Mr Keats recalled having to tell his shocked staff on November 30 that the company was going into receivership.

'The whole thing happened days before I was going to sell the company for an agreed price of £2.5m,' he said.

After an exhausting battle that has seen Mr Keats go through the courts as well as RBS's own complaint procedures he said he had finally been shown internal bank documents last year allegedly admitting its assessment of Keepsafe's risk was flawed.

Mr Keats, who is now being supported by Mr Freeman in his efforts to restart mediation with RBS, said: 'I have told the bank I am at the end of the queue concerning compensation.

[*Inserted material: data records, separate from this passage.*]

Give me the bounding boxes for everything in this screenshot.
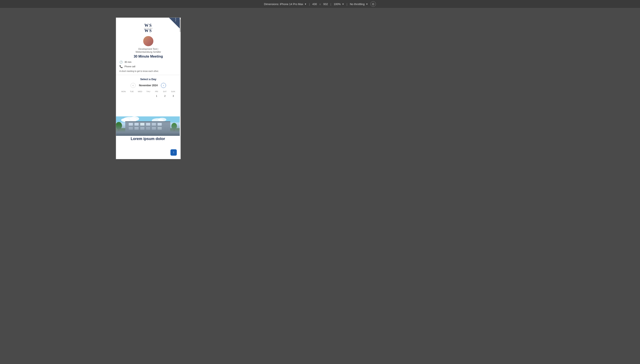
- toolbar-separator2: |: [330, 2, 331, 6]
- cal-date-2[interactable]: 2: [161, 94, 169, 98]
- cal-date-1[interactable]: 1: [153, 94, 160, 98]
- cal-date-empty-4: [144, 94, 152, 98]
- cal-date-empty-1: [120, 94, 127, 98]
- day-header-wed: WED: [136, 90, 144, 93]
- device-frame: powered by WS ━━━━━━━━━ WS: [116, 18, 181, 159]
- viewport-height: 932: [324, 2, 328, 6]
- building-overlay: [116, 124, 180, 136]
- cal-date-empty-2: [128, 94, 136, 98]
- building-image: [116, 116, 180, 136]
- month-navigation: ‹ November 2024 ›: [120, 83, 177, 88]
- calendar-section: Select a Day ‹ November 2024 › MON TUE W…: [120, 78, 177, 98]
- avatar-image: [143, 36, 153, 46]
- scroll-up-button[interactable]: ↑: [170, 149, 177, 156]
- screenshot-icon[interactable]: ⊙: [370, 1, 376, 7]
- logo-area: WS ━━━━━━━━━ WS: [120, 21, 177, 34]
- section-divider: [116, 75, 180, 75]
- clock-icon: 🕐: [120, 60, 123, 64]
- meeting-details: 🕐 30 min 📞 Phone call: [120, 60, 177, 68]
- host-name-line1: Development Test |: [120, 48, 177, 50]
- day-header-tue: TUE: [128, 90, 136, 93]
- toolbar-separator3: |: [346, 2, 347, 6]
- next-month-button[interactable]: ›: [161, 83, 166, 88]
- arrow-up-icon: ↑: [173, 150, 174, 154]
- device-scrollbar[interactable]: [180, 18, 180, 159]
- lorem-text: Lorem ipsum dolor: [116, 136, 180, 142]
- viewport-width: 430: [312, 2, 317, 6]
- host-info: Development Test | Webentwicklung Schäfe…: [120, 48, 177, 58]
- website-content: Lorem ipsum dolor: [116, 116, 180, 159]
- day-header-sun: SUN: [169, 90, 177, 93]
- phone-icon: 📞: [120, 65, 123, 68]
- toolbar-center: Dimensions: iPhone 14 Pro Max ▼ | 430 x …: [264, 1, 376, 7]
- avatar: [143, 36, 153, 46]
- svg-point-3: [130, 116, 139, 121]
- meeting-title: 30 Minute Meeting: [120, 54, 177, 58]
- calendly-widget: powered by WS ━━━━━━━━━ WS: [116, 18, 180, 98]
- day-header-sat: SAT: [161, 90, 169, 93]
- svg-rect-9: [125, 121, 170, 122]
- calendar-dates: 1 2 3: [120, 94, 177, 98]
- scrollbar-thumb[interactable]: [180, 20, 180, 32]
- toolbar-separator: |: [309, 2, 310, 6]
- month-label: November 2024: [139, 84, 158, 87]
- logo-text: WS ━━━━━━━━━ WS: [144, 23, 153, 33]
- meeting-description: A short meeting to get to know each othe…: [120, 70, 177, 73]
- duration-text: 30 min: [124, 61, 132, 63]
- main-area: 1 2 3 powered by WS ━━━: [0, 8, 640, 364]
- x-separator: x: [319, 2, 321, 6]
- browser-toolbar: Dimensions: iPhone 14 Pro Max ▼ | 430 x …: [0, 0, 640, 8]
- duration-row: 🕐 30 min: [120, 60, 177, 64]
- avatar-area: [120, 36, 177, 46]
- day-header-thu: THU: [144, 90, 152, 93]
- cal-date-3[interactable]: 3: [170, 94, 177, 98]
- call-type-row: 📞 Phone call: [120, 65, 177, 68]
- prev-month-button[interactable]: ‹: [130, 83, 136, 88]
- zoom-control[interactable]: 100% ▼: [334, 2, 344, 6]
- calendar-title: Select a Day: [120, 78, 177, 81]
- device-page[interactable]: powered by WS ━━━━━━━━━ WS: [116, 18, 180, 159]
- day-header-fri: FRI: [152, 90, 161, 93]
- call-type-text: Phone call: [124, 65, 135, 68]
- day-header-mon: MON: [120, 90, 128, 93]
- host-name-line2: Webentwicklung Schäfer: [120, 50, 177, 53]
- cal-date-empty-3: [136, 94, 144, 98]
- day-headers: MON TUE WED THU FRI SAT SUN: [120, 90, 177, 93]
- svg-point-6: [158, 118, 166, 122]
- throttling-control[interactable]: No throttling ▼: [350, 2, 368, 6]
- device-label[interactable]: Dimensions: iPhone 14 Pro Max ▼: [264, 2, 307, 6]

I am doing this for my staff and creditors.'

Mr Freeman, in a letter to the bank's chief executive sent earlier this month, wrote: 'I wonder whether you might consider some mediated or negotiated outcome for Mr Keats.

'You will be alive to the potential damage inherent in these allegations for RBS and NatWest at this crucial stage in its progress towards sale.'

He said it was 'great news that Vince Cable has listened to the numerous MPs and SMEs who have complained about what seems, on the face of it, to be grotesque injustices in regard to bank financing'.

He said: 'Having dealt with Mr Keats' case for the last four years, I have seen how he has had to deal with RBS and NatWest and has had to face a series of unacceptable issues and challenges.

'I have seen at first hand banks not responding and, when they do, ignoring previous communications and passing on debts to debt collection companies.

'It is now over to the regulators to get to the bottom of this, establish the facts and help the vital SMEs (small and medium enterprises) in our region prosper in the future.'

An RBS spokesman said it would not be able to comment on an individual customer's case.